##### Given information #####
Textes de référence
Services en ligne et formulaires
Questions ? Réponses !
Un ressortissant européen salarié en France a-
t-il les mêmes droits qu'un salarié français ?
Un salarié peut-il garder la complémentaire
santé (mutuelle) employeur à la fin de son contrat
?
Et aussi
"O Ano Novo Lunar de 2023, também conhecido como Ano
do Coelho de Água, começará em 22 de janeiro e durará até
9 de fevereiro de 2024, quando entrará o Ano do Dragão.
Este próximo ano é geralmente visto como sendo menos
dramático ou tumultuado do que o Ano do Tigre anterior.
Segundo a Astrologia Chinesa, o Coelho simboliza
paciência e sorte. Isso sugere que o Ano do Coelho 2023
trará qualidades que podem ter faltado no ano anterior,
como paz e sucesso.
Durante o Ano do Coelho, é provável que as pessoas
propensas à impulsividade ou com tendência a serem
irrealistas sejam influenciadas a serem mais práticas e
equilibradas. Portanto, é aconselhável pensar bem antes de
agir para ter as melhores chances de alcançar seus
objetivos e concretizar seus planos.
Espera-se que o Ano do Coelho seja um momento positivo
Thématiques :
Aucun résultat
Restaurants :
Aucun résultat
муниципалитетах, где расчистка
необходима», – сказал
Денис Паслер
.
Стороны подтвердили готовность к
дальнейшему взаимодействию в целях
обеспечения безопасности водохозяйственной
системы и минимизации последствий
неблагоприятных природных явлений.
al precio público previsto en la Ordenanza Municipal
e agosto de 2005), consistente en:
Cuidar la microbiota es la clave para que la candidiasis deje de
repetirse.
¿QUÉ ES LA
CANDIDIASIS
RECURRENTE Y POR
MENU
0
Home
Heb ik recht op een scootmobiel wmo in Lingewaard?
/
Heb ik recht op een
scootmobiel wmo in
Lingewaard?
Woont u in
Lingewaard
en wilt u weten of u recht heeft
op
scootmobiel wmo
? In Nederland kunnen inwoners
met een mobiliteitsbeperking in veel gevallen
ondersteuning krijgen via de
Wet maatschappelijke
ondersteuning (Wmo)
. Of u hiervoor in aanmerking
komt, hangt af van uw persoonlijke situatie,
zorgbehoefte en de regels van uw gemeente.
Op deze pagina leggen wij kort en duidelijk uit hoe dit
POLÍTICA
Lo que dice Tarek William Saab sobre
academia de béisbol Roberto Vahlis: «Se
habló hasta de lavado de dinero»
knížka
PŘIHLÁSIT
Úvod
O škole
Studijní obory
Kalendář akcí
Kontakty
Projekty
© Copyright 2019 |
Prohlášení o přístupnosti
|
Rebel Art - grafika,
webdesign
#####
[Problem to work on]: Work out the number of lines in the entries above that hold the word "para", giving the number without comment.

[Exercise response]: 2